CrowdStrike's Outage Cost Billions And Its Reported Apology Only Makes Things Worse

Less than a week ago, a faulty update by cybersecurity firm CrowdStrike took down over 8.5 million computers across the globe. The outage hobbled industries ranging from aviation and healthcare to emergency 911 helplines and even food giants like McDonald's. To make matters worse, the initial apology offered by the company's CEO was widely lambasted as tone-deaf. Following that is a rumor claiming CrowdStrike, a name familiar to even racing fans, sent its customers gift cards to make amends — something the company says isn't true.

The rumor is based on details from an email sent by CrowdStrike to certain individuals, offering them a $10 Uber Eats gift card as what some people interpreted to be a token of apology. "To express our gratitude, your next cup of coffee or late night snack is on us," reads the email, a copy of which was seen by TechCrunch. In a lengthy Reddit thread discussing the voucher, some recipients said they were unable to redeem the gift cards, fueling additional speculation.

A friend received it and then said they revoked it

Which sounds about right haha

— Mark Le Dain (@mark_ledain) July 24, 2024

A CrowdStrike spokesperson provided SlashGear with a statement clarifying the matter, explaining that the gift cards weren't an apology to its customers or clients, but rather a way to support its "teammates and partners who have been helping customers through this situation." The company also shed light on why some recipients were unable to redeem the gift cards: "Uber flagged it as fraud because of high usage rates."

The service disruptions caused by the CrowdStrike flub, which prompted Microsoft to release emergency recovery tools of its own, dealt quite some damage. According to Parametrix, American Fortune 500 companies are staring at a loss to the tune of $5.4 billion. Of that sum, roughly $540 million to $1.08 billion are covered by insurance losses, the company said in a statement shared with Reuters. The company further labeled the outage as "the biggest accumulation event we ever saw in cyber insurance."

Globally, however, the net losses incurred by companies could be touching the $15 billion figure. But keep in mind that this is not a hard quantification, and it's unlikely that we will ever know the full extent of the damage, including the damage dealt to direct individual customers of companies that were hit by the service disruption. However, it seems recovery may not be straightforward in CrowdStrike's case.

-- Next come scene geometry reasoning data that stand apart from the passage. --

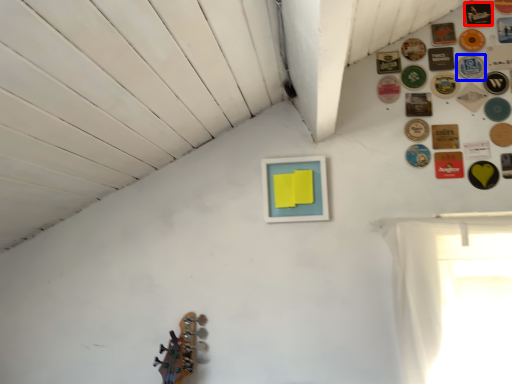 Question: Among these objects, which one is farthest to the camera, button (highlighted by a red box) or button (highlighted by a blue box)?

Choices:
 (A) button
 (B) button

Answer: (A) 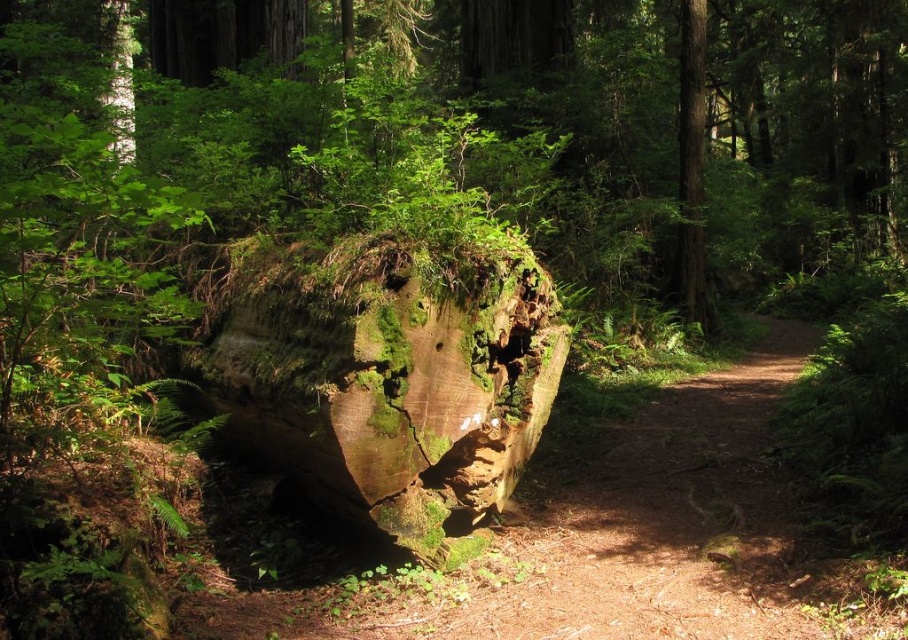 You are a hiker standing in the forest and want to touch both the green mossy wood at center and the smooth brown tree trunk at center. Which object will you reach first?

The green mossy wood at center is closer to the viewer than the smooth brown tree trunk at center, so you will reach the green mossy wood at center first.

You are a botanist studying the forest floor. You need to locate the green mossy wood at center. According to the coordinates provided, where would you find it?

The green mossy wood at center is located at coordinates point (381, 378).

You are a hiker who wants to place a small picnic basket on the largest available surface in the scene. Based on the image, which object should you choose between the green mossy wood at center and the smooth brown tree trunk at center?

The green mossy wood at center is larger in size than the smooth brown tree trunk at center, so you should choose the green mossy wood at center to place your picnic basket. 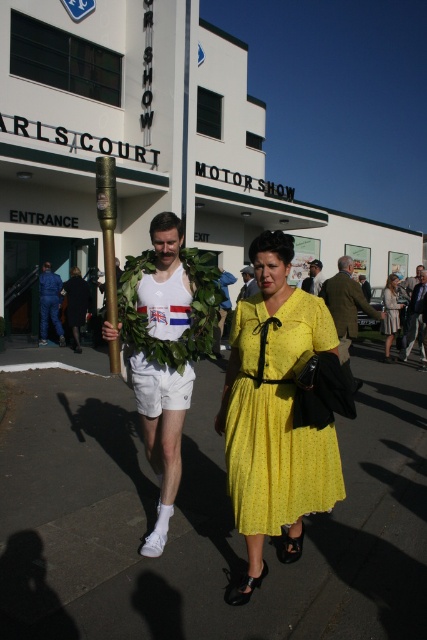 You are standing at the entrance of CARLS COURT MOTOR SHOW and need to reach the exit. There are two objects in your path at the center of the image, a white fabric shorts at center and a matte white tank top at center. Which object is closer to you? Please answer based on their distance apart.

The white fabric shorts at center and matte white tank top at center are 8.04 meters apart. Since the question asks which is closer but the description only provides the distance between them, not their individual distances from you, I cannot determine which is closer without additional information.

You are standing in front of CARLS COURT MOTOR SHOW and see two people walking. The man is wearing a matte white tank top at center and white fabric shorts at center. Which clothing item is positioned more to the left?

The white fabric shorts at center are to the left of the matte white tank top at center, so the white fabric shorts at center is positioned more to the left.

You are a visitor at CARLS COURT MOTOR SHOW and need to carry both the gold metallic pole at center and the matte gold torch at center to the registration desk. The desk is 10 meters away from your current position. Can you carry both items to the desk without dropping them if you place them end to end in a straight line?

The gold metallic pole at center and matte gold torch at center are 9.71 meters apart from each other. Since the desk is 10 meters away, placing them end to end in a straight line would allow you to carry both items to the desk without dropping them as the combined length is within the required distance. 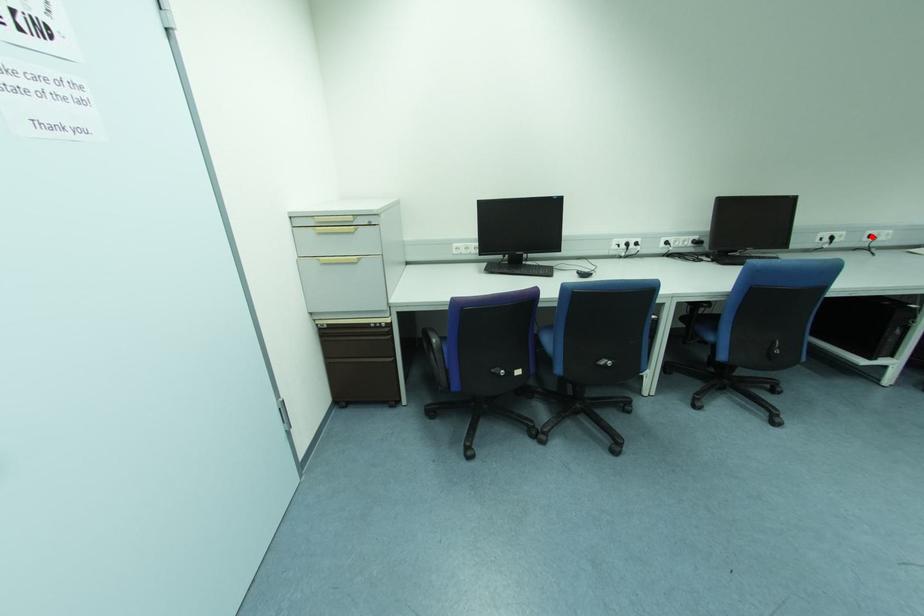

According to an expert-backed analysis by Business Insider India, the cybersecurity company will only have to issue refunds in the worst-case scenario. It may be possible that larger clients had a different arrangement with CrowdStrike regarding such events, but details of such liability and recovery terms are not public knowledge. But the heat will linger, it seems. U.S. House leaders, including Rep. Mark E. Green of Tennessee and Rep. Andrew R. Garbarino of New York, recently sent a letter to CrowwdStrike CEO George Kurtz, asking him to testify before Congress regarding the massive outage.